It was in exercise of the power conferred under cl. (i)
that the notice dated 21st May, 1966, was issued by the ITO to the petitioners.
This notice did not mention or even indicate any specific amount alleged to be
due from the petitioners to B. R. Sons Ltd. and it was, therefore, observed by
the High Court that the notice was not in accordance with the provisions of cl.
(i). We are not sure whether, on a true interpretation of cl. (i) in the light
of the other clauses of s. 226, sub-s. (3), it is necessary that the notice
under cl. (i) should set out a specific amount as due from the garnishee to the
assessee or it is enough if the notice merely reproduces the language of cl. (i)

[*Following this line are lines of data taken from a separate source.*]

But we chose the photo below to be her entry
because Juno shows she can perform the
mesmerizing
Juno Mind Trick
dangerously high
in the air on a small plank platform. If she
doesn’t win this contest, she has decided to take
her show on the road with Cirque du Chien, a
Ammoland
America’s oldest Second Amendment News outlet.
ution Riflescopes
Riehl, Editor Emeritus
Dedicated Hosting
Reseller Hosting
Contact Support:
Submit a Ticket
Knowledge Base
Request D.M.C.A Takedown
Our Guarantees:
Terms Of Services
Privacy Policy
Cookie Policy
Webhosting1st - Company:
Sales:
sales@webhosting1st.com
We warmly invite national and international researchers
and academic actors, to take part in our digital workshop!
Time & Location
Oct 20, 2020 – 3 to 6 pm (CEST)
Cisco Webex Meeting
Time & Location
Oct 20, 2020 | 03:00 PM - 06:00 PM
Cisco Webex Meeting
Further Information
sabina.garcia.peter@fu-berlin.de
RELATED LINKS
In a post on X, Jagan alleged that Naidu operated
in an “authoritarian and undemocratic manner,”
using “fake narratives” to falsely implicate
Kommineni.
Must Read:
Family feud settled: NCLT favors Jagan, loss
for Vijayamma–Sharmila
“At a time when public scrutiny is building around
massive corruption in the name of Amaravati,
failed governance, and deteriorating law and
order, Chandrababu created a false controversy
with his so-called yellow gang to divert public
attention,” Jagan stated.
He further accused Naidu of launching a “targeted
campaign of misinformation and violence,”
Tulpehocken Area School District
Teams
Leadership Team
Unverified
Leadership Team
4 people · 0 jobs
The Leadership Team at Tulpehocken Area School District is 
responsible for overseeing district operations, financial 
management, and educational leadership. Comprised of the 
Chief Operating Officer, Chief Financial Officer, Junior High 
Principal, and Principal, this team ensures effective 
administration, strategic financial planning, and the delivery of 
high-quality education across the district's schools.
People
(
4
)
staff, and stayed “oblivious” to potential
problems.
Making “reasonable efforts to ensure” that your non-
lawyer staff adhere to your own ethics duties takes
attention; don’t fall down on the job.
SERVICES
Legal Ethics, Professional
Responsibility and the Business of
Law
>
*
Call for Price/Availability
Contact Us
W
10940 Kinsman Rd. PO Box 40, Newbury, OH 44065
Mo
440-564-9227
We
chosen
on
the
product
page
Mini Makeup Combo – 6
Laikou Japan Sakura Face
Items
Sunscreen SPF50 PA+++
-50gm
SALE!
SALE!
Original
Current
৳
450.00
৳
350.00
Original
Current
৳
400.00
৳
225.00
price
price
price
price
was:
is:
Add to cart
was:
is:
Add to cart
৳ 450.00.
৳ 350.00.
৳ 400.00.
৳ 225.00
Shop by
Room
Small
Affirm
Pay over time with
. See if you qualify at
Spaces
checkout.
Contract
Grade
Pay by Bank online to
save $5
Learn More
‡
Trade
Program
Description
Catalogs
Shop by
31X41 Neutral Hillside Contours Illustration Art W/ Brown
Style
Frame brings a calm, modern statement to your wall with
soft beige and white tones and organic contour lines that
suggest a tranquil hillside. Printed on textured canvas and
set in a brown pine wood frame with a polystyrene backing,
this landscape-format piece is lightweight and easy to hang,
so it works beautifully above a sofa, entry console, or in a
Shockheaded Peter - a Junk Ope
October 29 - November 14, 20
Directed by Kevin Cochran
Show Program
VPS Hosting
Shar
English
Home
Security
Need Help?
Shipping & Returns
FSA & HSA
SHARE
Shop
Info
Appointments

and requires the garnishee to pay " at or within the time specified in the
notice " so much of the money as is sufficient to pay the amount due from
the assessee in respect of arrears of tax. It is a debatable question on which
we do not wish to express any opinion, since the High Court has taken the view
that even though the notice dated 21st May, 1966, issued to the petitioners did
not mention or give an indication of any specific amount alleged to be due from
the petitioners to B. R. Sons Ltd., it was not invalid, since no prejudice was
caused to the petitioners by reason of non-specification of such amount and this
view taken by the High Court was plainly correct, because the petitioners at no
time complained that the notice did not specify the amount alleged to be due
from the petitioners to B. R. Sons Ltd. or that it was vague and indefinite and
in fact replied to the notice on merits by raising an objection that, according
to the statement of account between the petitioners and B. R. Sons Ltd., there
was no credit balance in favour of B. R. Sons Ltd. and on the contrary B. R.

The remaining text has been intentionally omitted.